Smarter groups seem to produce better ideas, but willingness to take part seems almost as important as cleverness in this context.

At the heart of both things – interestingness and using groups to solve problems and create things – there seems to be a similar dynamic. A new thing (a useful solution, a creative idea, an interesting notion) will most often come from taking ideas, breaking them up, and then putting them back together. Sometimes as little as forcing together two apparently unrelated domains will generate something of interest, or of use.

Like this:

floor-mops

Or this

Post its

Why does that work?

Our own brains seem so set on getting reliably from A to B (and we train them to  be better over the course of our lives), that even a little bit of a curve ball thrown into the process is refreshing, or surprising, or can move us away from producing the same old answers.

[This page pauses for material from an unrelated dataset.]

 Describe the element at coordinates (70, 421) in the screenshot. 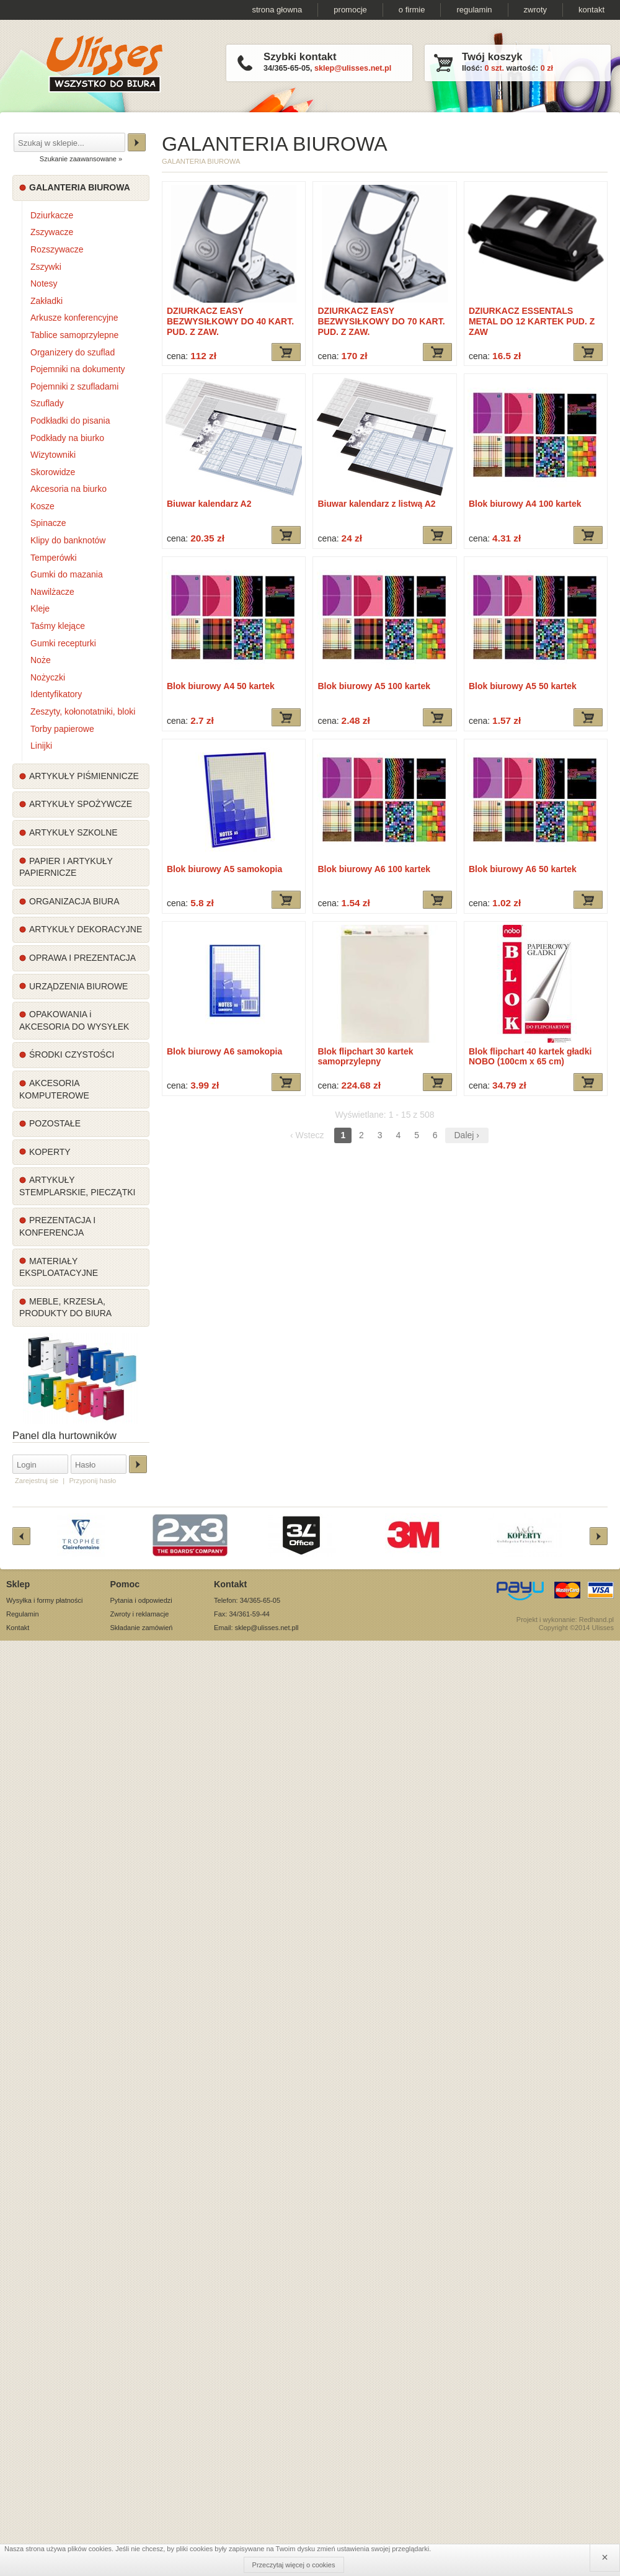 I see `Podkładki do pisania` at that location.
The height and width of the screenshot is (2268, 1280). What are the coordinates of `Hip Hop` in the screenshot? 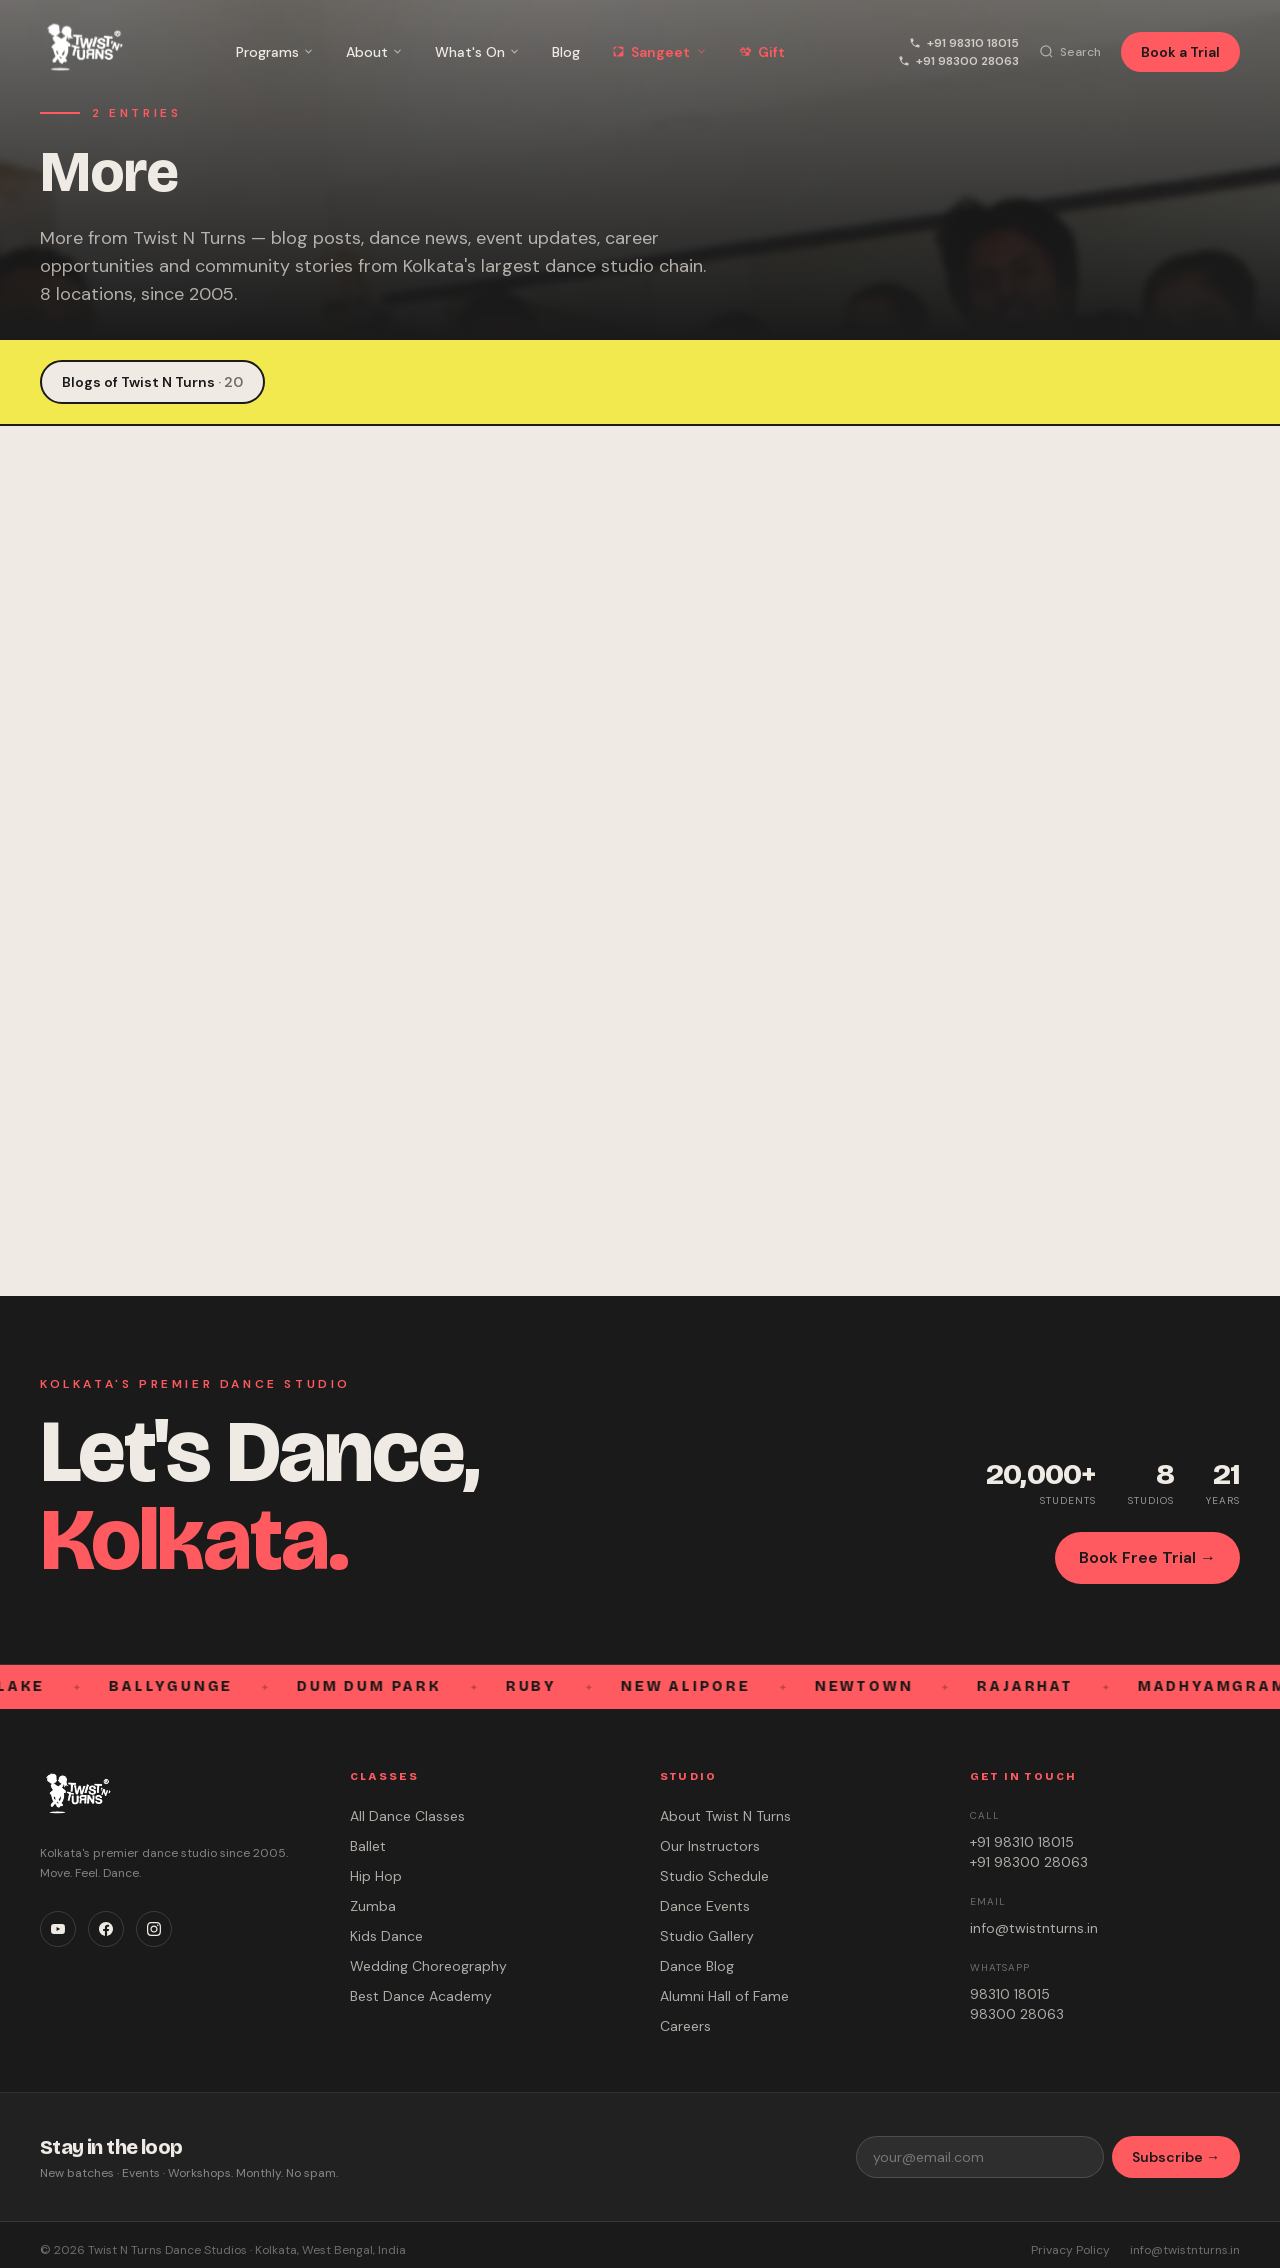 It's located at (376, 1876).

As a species, we’re not made – as it were -for surprises. But we can suppress our instincts, and get there any way. And the the trigger for doing just that can be the dynamic effect of multiple people working together, or – I suppose – the mind altering chemicals used by several generations of writers, or perhaps the writing processes many authors follow of free-association, and simply creating huge volumes of stuff. There’s lots of ways (see Arden and Bernbach), but often the simplest and most powerful is a struggle between 2, 3 or 4 people, each building and refining the other’s thinking. Getting out of their own minds, by letting go of their own ideas.

Part of this leaves me wondering, just how vast are the possibilities of our creative minds.  And if Russell’s course taught me anything, it is that they are without limit.

How will we evolve these skills? It’s not as ifnadvertising creatives will be killed off by their inability to think laterally (even if digital media has slowed them down considerably).

Rather it will be whole societies, cultures and companies who will live or die, perish or persevere through their ability to get people out of their day to day minds and acknowledging the incredible power of hacking our synapses to produce things which are new.